Barcelona Targets Free Agents Senesi and Bernardo Silva
Barcelona’s rebuild is being drawn on a tight financial canvas, so the club has turned again to the one market where creativity costs nothing: free agents.
According to El Chiringuito TV, two familiar Premier League names sit high on the Catalan shortlist – Bournemouth centre-back Marcos Senesi and Manchester City playmaker Bernardo Silva. Both fit the same brief: high-level experience, zero transfer fee.
Senesi: the left-footed solution?
Of the two, Senesi’s case is moving quickest.
The Argentine defender will leave Bournemouth when his contract runs out this summer, closing a four-year chapter in England. The club tried to keep him, putting a renewal on the table after an impressive campaign, but Senesi has decided his next step lies elsewhere.
That decision has triggered interest across Europe. Free to negotiate since January, the centre-back has listened to proposals, and Barcelona’s approach is anything but casual.
The sporting department has been hunting a naturally left-footed central defender for some time. Their pursuit of Alessandro Bastoni ran into difficulty, and Senesi has emerged as a realistic alternative – not as a compromise, but as a profile that ticks tactical and economic boxes at once. No fee, prime age, left-footed, and proven in a top league.
The race, though, is open. Tottenham Hotspur are also in talks with the player after a season in which they narrowly escaped relegation. Spurs can offer the Premier League spotlight and a central role in their rebuild.
Barcelona, however, can offer something different: the pull of Camp Nou, the chance to anchor a defence for one of Europe’s giants. That kind of badge still bends negotiations, especially for a player leaving on a free.
Bernardo Silva: a familiar name, a different context
Then there is Bernardo Silva – a recurring character in almost every recent Barcelona transfer window.
The Portuguese international has been offered to the club again, keeping alive a link that has hovered over several summers without ever landing. His technical profile, positional versatility and game intelligence have long seduced decision-makers in Barcelona.

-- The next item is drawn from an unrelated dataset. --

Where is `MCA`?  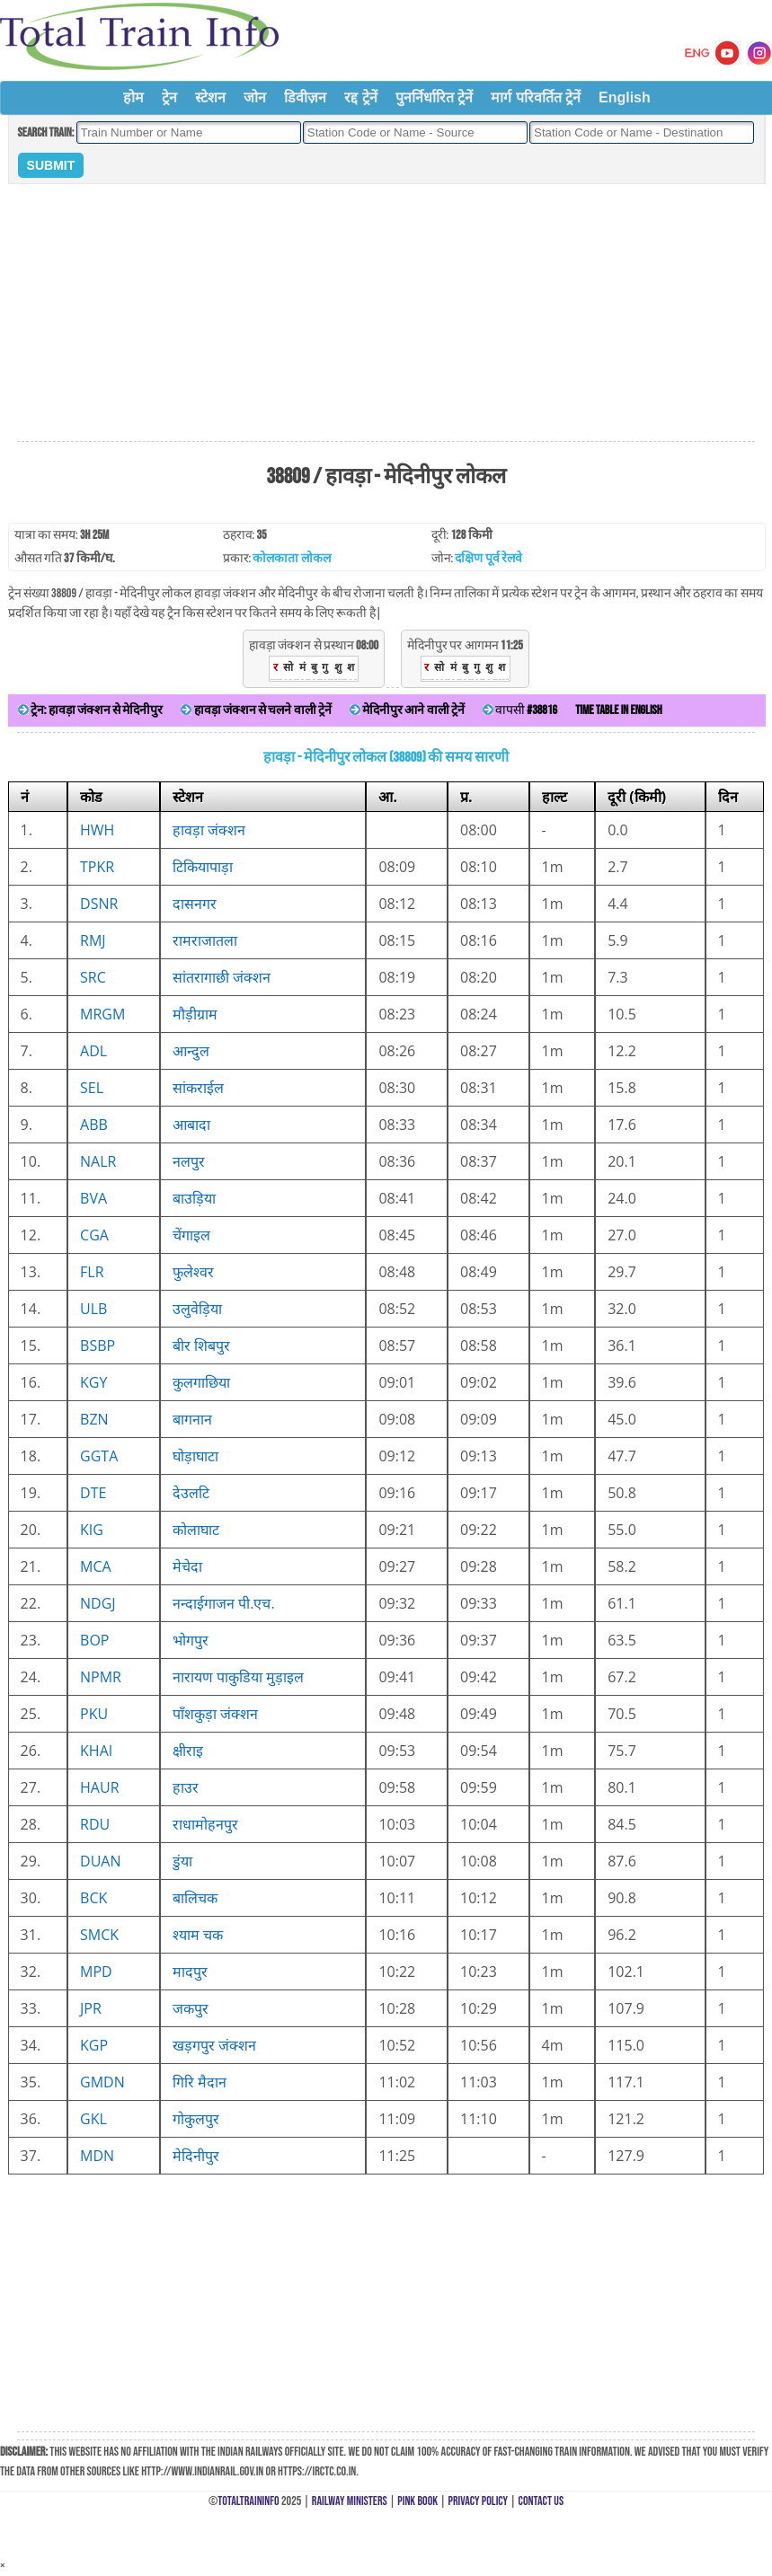 MCA is located at coordinates (95, 1566).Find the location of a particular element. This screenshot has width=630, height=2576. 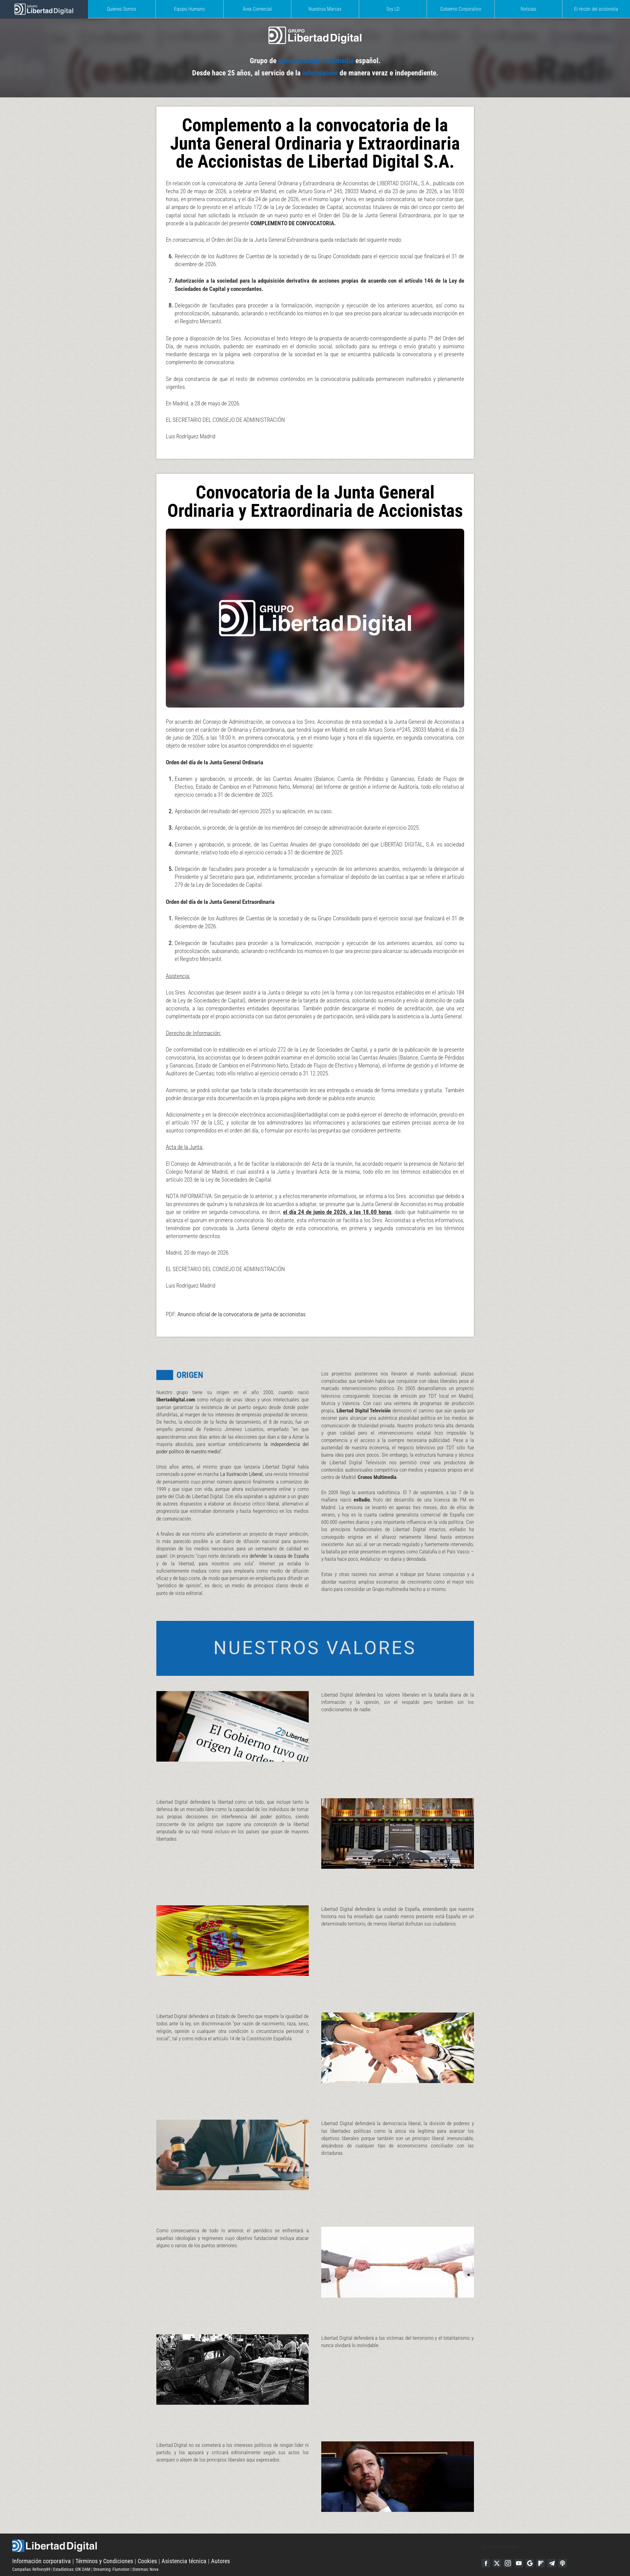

This time, though, the context inside the club is not the same.
Unlike at the back, the midfield is not seen as an emergency zone. Barcelona believe they already have significant depth in those positions. Any move for Bernardo would not be about plugging a hole; it would be a luxury addition, one that only becomes possible if other, more urgent needs are settled first.
That hierarchy matters. Defensive reinforcement, especially on the left side of central defence, sits higher on the agenda than adding another creative midfielder. So while Bernardo’s name is back on the table, the club’s stance is clear: only if the rest of the puzzle falls into place will they revisit the idea with real intent later in the summer.
For now, Senesi looks like the live file, Bernardo the long-running subplot. How far Barcelona can stretch their restricted budget through the free-agent market may define not just their summer, but the competitive ceiling of the next phase of this team.